Data Analysis on the GeoMx Platform
Once the data pass QC and are normalized, the user can upload relevant annotated information to the software using the “Manage Annotation” tool. We use the visualization tools of the GeoMx Data analysis suite to have a general overview of the protein or RNA counts. The heatmap, the first visualization tool we use, permits the construction of customized unsupervised clusters by selecting specific AOIs and biomarkers.
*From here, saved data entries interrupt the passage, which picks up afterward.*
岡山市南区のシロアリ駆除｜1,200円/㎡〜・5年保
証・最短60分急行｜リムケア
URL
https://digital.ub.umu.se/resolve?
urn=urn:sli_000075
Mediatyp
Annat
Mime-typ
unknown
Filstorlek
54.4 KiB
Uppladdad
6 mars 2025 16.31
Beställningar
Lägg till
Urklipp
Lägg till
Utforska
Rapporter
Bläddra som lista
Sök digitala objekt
For statistical tests, the platform gives many options such as unpaired t-tests (useful for comparing two groups of independent samples), paired t-tests (useful for comparing two groups with a natural paired structure), Mann–Whitney U-test (useful for data that are extremely skewed or heavy-tailed), and linear mixed models (useful for data with repeated measurements from each sampling unit, e.g., multiple ROIs from each sample) (71). These results can be visualized in different ways such as volcano plots. The hypothesis and aims of each project will help us to decide which statistical test is better suited for our purposes.
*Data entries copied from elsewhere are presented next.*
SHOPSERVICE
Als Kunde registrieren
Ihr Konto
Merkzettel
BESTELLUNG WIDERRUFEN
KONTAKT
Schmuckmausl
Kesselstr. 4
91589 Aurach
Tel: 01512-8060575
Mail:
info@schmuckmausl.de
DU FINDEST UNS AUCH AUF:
Comparison of DSP and Other Multiplex and High-Plex Tissue-Based Platforms
Spatial Gene Expression (Visium): This is a probe-based spatially resolved transcriptomic platform that profiles frozen or FFPE tissue. Compared to the DSP platform, Visium has higher resolution; it can provide information of 1 to 10 cell resolutions on average per spot in an entire section, and each capture spot is limited to a diameter of 55 µm, with a 45-µm gap between spots (87) (88). The tissue size is limited to 6.5 × 6.5 mm per capture area, which implies that the tissue processing requires special handling, and large-sized tissues need to be sectioned in different fragments that can fit into the capture area; thus, morphology assessment of a preview H&E slide is needed to design sectioning. Furthermore, before the Visium assay, RNA quality must be assessed by sectioning curls of tissue to determine RNA integrity (89). This extra handling of the tissue is not ideal for small samples or to identify lesions that are small and may be lost in subsequent sections. As an alternative, the Visium platform offers a device (CytAssist) that can transfer transcriptomics and proteomic analytes from the standard glass slides onto the Visium slides, allowing a preview of the tissue samples (90).
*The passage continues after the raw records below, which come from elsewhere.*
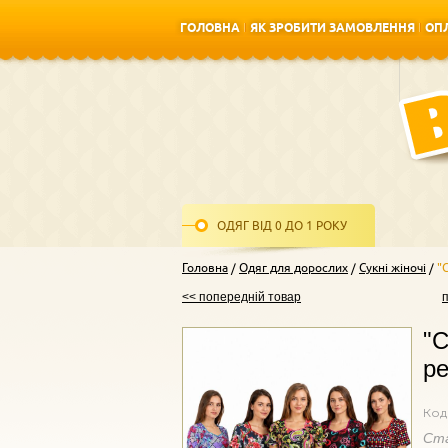
ГОЛОВНА
ЯК ЗРОБИТИ ЗАМОВЛЕННЯ
ОПЛ
ГОЛОВНА
ЯК ЗРОБИТИ ЗАМОВЛЕННЯ
ОПЛ
ОДЯГ ВІД 0 ДО 1 РОКУ
Головна
Одяг для дорослих
Сукні жіночі
"
<< попередній товар
"С
ре
Код
Ст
Spatial information on well-annotated specific areas guided by protein expression (CD3+ for T cells and PanCK+ for tumor cells) or morphology features can be potentially performed using immunofluorescence or H&E staining. However, this assay is only limited to gene expression and does not include high-throughput protein assessment.
● Multiplex Immunofluorescence (mIF): This technique uses mIF panels with a tyramide amplification system for the evaluation of expression of proteins of interest, which correspond to specific cell types and biological processes. In contrast with the DSP, mIF provides single-cell density and x and y cell coordinates, which, in turn, provide original spatial arrangement of the cells in the tissue, and facilitates the study of specific phenotypes and its biological interactions with tumoral morphological characteristics (91). Because of the spectrum of fluorophores used, mIF is limited to 8 antibodies per panel; however, distinct panels can be tailored to individual projects (27). mIF requires digital image analysis supervised by a pathologist with longer processing times than DSP. Similar to DSP, whole tissue section analysis can be performed using “grid” tissue analysis tools (92); since throughput is limited by the time spent performing digital image analysis of mIF images, ROI selection is preferred.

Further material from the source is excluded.